# Solved: Safari full screen



## Skyholder (May 29, 2000)

Curious...
On a Windows system, I can make I.E. full screen with F11, so the menu bar is gone.
Is there a similar ability with Safari?


----------



## leroys1000 (Aug 16, 2007)

Cmd-Shft-F

http://www.keyxl.com/aaa8ceb/93/Apple-Safari-web-browser-keyboard-shortcuts.htm


----------



## Headrush (Feb 9, 2005)

Do you mean full screen or maximized to use full screen.

OS X Lion has real "full screen" support in Safari.
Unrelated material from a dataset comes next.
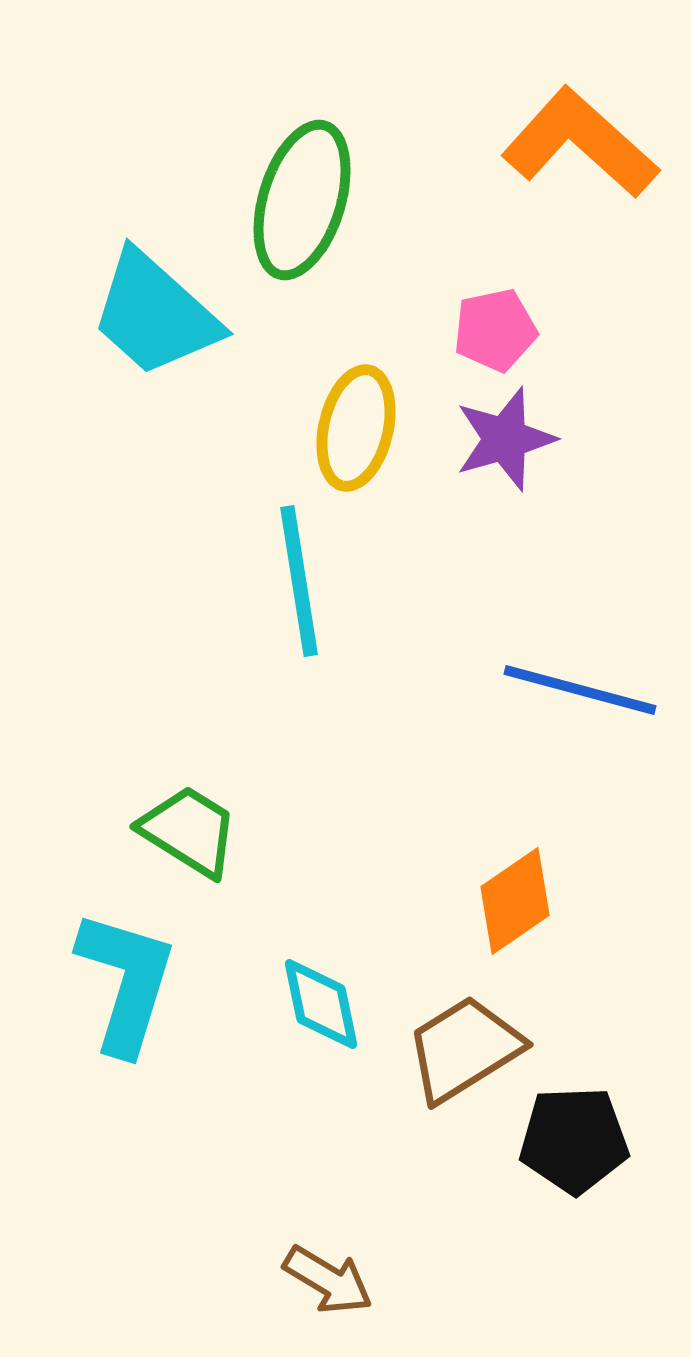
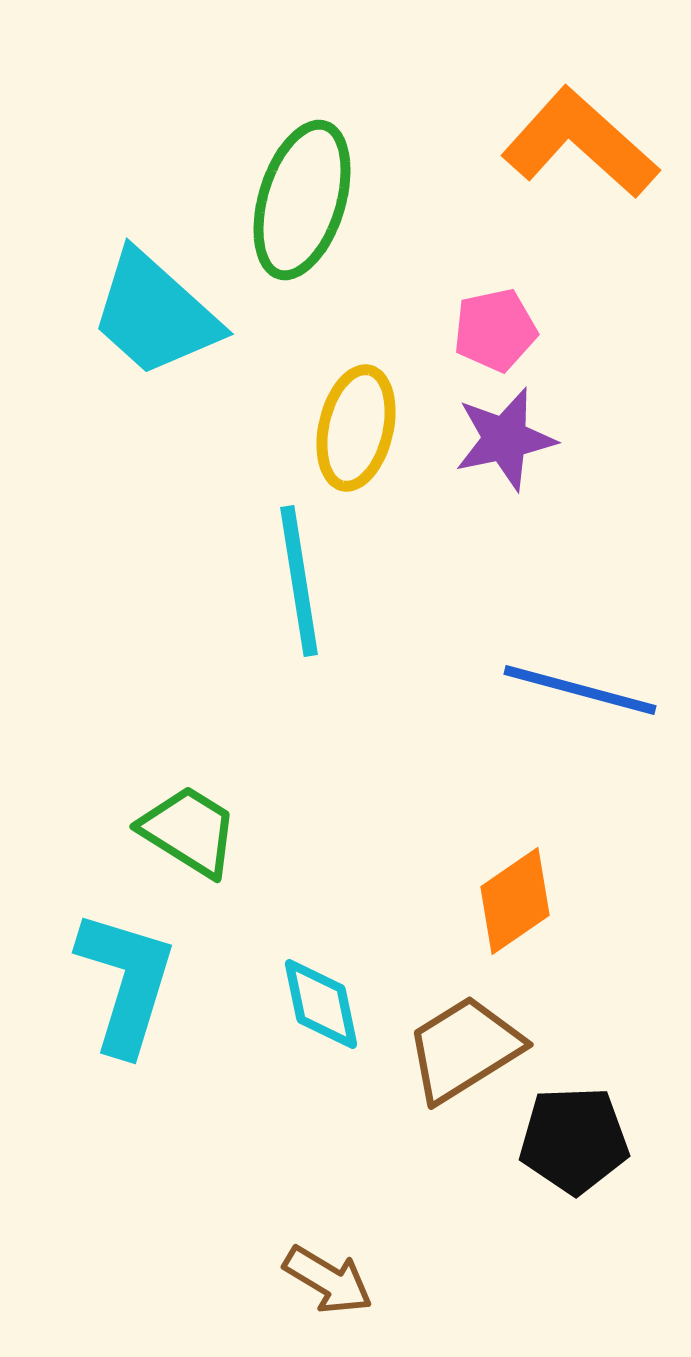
purple star: rotated 4 degrees clockwise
In the mean time, to maximize to use the most space while maintaining desktop, you could try : http://sixfoot1.com/safari-extensions/resizer/

There is also: http://www.apfelquak.de/2010/06/12/maximize-safari-extension/ and http://web.me.com/aaronholla/Safari_Extensions/ResizeMe.html

(Though I haven't used either so can't speak on first hand knowledge)


----------



## Skyholder (May 29, 2000)

Cmd-Shft-F seems to have no effect. 

And I mean "Full screen." I mean no menu bar, no "docking station".

On a windows system, F-11 was the short cut to "full screen"

Thanks. I'll be getting the OS X Lion, this week.


----------